* [Data entries]
>>

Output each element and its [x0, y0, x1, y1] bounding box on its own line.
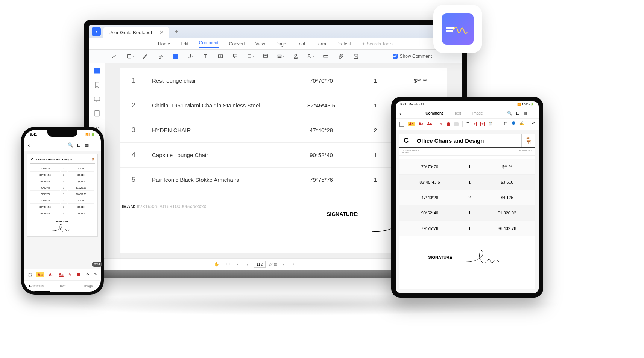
underline-tool[interactable]: U: [187, 53, 194, 60]
textbox-tool[interactable]: [217, 53, 224, 60]
tab-text[interactable]: Text: [50, 281, 75, 292]
menu-home[interactable]: Home: [158, 41, 170, 47]
close-tab-icon[interactable]: ✕: [159, 29, 164, 35]
svg-rect-6: [278, 57, 281, 57]
underline-tool[interactable]: Aa: [419, 122, 424, 126]
titlebar: ▪ User Guild Book.pdf ✕ +: [89, 25, 462, 38]
svg-point-7: [295, 54, 296, 56]
crop-tool[interactable]: ⬚: [28, 273, 32, 277]
color-tool[interactable]: [77, 273, 80, 277]
phone-bottom-tabs: Comment Text Image: [24, 280, 101, 292]
menu-comment[interactable]: Comment: [199, 40, 219, 48]
pen-tool[interactable]: ✎: [440, 122, 443, 126]
tab-image[interactable]: Image: [75, 281, 101, 292]
stamp-tool[interactable]: 👤: [511, 121, 516, 127]
strikethrough-tool[interactable]: Aa: [49, 273, 54, 277]
area-highlight-tool[interactable]: [277, 53, 284, 60]
phone-header: ‹ 🔍 ⊞ ▤ ⋯: [24, 139, 101, 151]
attachment-tool[interactable]: [337, 53, 345, 60]
hide-tool[interactable]: [352, 53, 360, 60]
signature-tool[interactable]: ✍: [519, 121, 524, 127]
back-button[interactable]: ‹: [28, 142, 30, 148]
phone-signature: [47, 222, 77, 234]
callout-tool[interactable]: [232, 53, 239, 60]
color-tool[interactable]: [447, 122, 450, 126]
more-icon[interactable]: ⋯: [93, 142, 97, 148]
svg-rect-11: [94, 68, 97, 74]
search-tools[interactable]: ✦ Search Tools: [361, 41, 393, 47]
show-comment-toggle[interactable]: Show Comment: [393, 54, 432, 59]
add-tab-button[interactable]: +: [172, 28, 182, 36]
comments-icon[interactable]: [93, 95, 101, 103]
last-page-button[interactable]: ⇥: [289, 262, 296, 267]
menu-tool[interactable]: Tool: [297, 41, 305, 47]
text-tool[interactable]: T: [202, 53, 209, 60]
menu-protect[interactable]: Protect: [337, 41, 351, 47]
company-logo: C: [30, 157, 35, 162]
highlight-tool[interactable]: Aa: [408, 122, 415, 126]
phone-document[interactable]: C Office Chairs and Design 🪑 70*70*701$*…: [24, 151, 101, 269]
signature-app-badge: [433, 5, 482, 53]
tab-comment[interactable]: Comment: [425, 111, 443, 115]
bookmark-icon[interactable]: [93, 81, 101, 89]
tab-text[interactable]: Text: [454, 111, 461, 115]
svg-rect-5: [278, 55, 281, 56]
show-comment-checkbox[interactable]: [393, 54, 398, 59]
undo-tool[interactable]: ↶: [86, 273, 89, 277]
tab-image[interactable]: Image: [472, 111, 483, 115]
shape-tool[interactable]: [247, 53, 254, 60]
menu-form[interactable]: Form: [316, 41, 326, 47]
page-icon[interactable]: [93, 110, 101, 117]
highlighter-tool[interactable]: [111, 53, 119, 60]
select-tool-icon[interactable]: ⬚: [225, 262, 231, 267]
callout-tool[interactable]: T: [480, 122, 485, 126]
sticky-note-tool[interactable]: [262, 53, 269, 60]
sticky-tool[interactable]: 📋: [488, 122, 493, 126]
redo-tool[interactable]: ↷: [94, 273, 97, 277]
menu-edit[interactable]: Edit: [181, 41, 188, 47]
eraser-tool[interactable]: [454, 122, 459, 126]
company-logo: C: [399, 134, 413, 147]
grid-icon[interactable]: ⊞: [516, 111, 519, 116]
thumbnails-icon[interactable]: [93, 67, 101, 74]
grid-icon[interactable]: ⊞: [77, 142, 81, 148]
prev-page-button[interactable]: ‹: [245, 262, 250, 267]
underline-tool[interactable]: Aa: [59, 273, 64, 277]
fill-color-tool[interactable]: [172, 53, 179, 60]
undo-tool[interactable]: ↶: [532, 121, 535, 127]
page-icon[interactable]: ▤: [85, 142, 89, 148]
eraser-tool[interactable]: [156, 53, 164, 60]
svg-rect-3: [248, 54, 251, 57]
tablet-document[interactable]: C Office Chairs and Design 🪑 Shaping des…: [396, 130, 539, 293]
page-number-input[interactable]: [254, 261, 266, 268]
svg-rect-0: [127, 54, 131, 58]
next-page-button[interactable]: ›: [281, 262, 286, 267]
more-icon[interactable]: ⋯: [531, 111, 535, 116]
pen-tool[interactable]: ✎: [68, 273, 71, 277]
search-icon[interactable]: 🔍: [507, 111, 512, 116]
shape-tool[interactable]: ▢: [504, 121, 507, 127]
search-icon[interactable]: 🔍: [68, 142, 73, 148]
sub-left: Shaping designs.Built to.: [402, 149, 420, 154]
highlight-tool[interactable]: Aa: [36, 272, 44, 277]
signature-tool[interactable]: [307, 53, 314, 60]
menu-view[interactable]: View: [255, 41, 265, 47]
note-tool[interactable]: [126, 53, 134, 60]
menu-convert[interactable]: Convert: [229, 41, 245, 47]
document-tab[interactable]: User Guild Book.pdf ✕: [103, 27, 169, 38]
menu-page[interactable]: Page: [276, 41, 286, 47]
strikethrough-tool[interactable]: Aa: [427, 122, 432, 126]
text-tool[interactable]: T: [466, 122, 469, 126]
first-page-button[interactable]: ⇤: [235, 262, 242, 267]
svg-rect-13: [94, 97, 100, 101]
measure-tool[interactable]: [322, 53, 330, 60]
page-icon[interactable]: ▤: [523, 111, 527, 116]
stamp-tool[interactable]: [292, 53, 299, 60]
page-indicator: 3/24: [92, 262, 101, 267]
pencil-tool[interactable]: [141, 53, 149, 60]
svg-rect-12: [97, 68, 100, 74]
hand-tool-icon[interactable]: ✋: [213, 262, 221, 267]
tab-comment[interactable]: Comment: [24, 281, 50, 292]
textbox-tool[interactable]: T: [473, 122, 477, 126]
select-tool[interactable]: [399, 122, 404, 127]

<<

Go through the data above and return each line containing the string "stamp".

* [SOLUTION TO THE PROBLEM]
stamp-tool[interactable]: 👤: [511, 121, 516, 127]
stamp-tool[interactable]: [292, 53, 299, 60]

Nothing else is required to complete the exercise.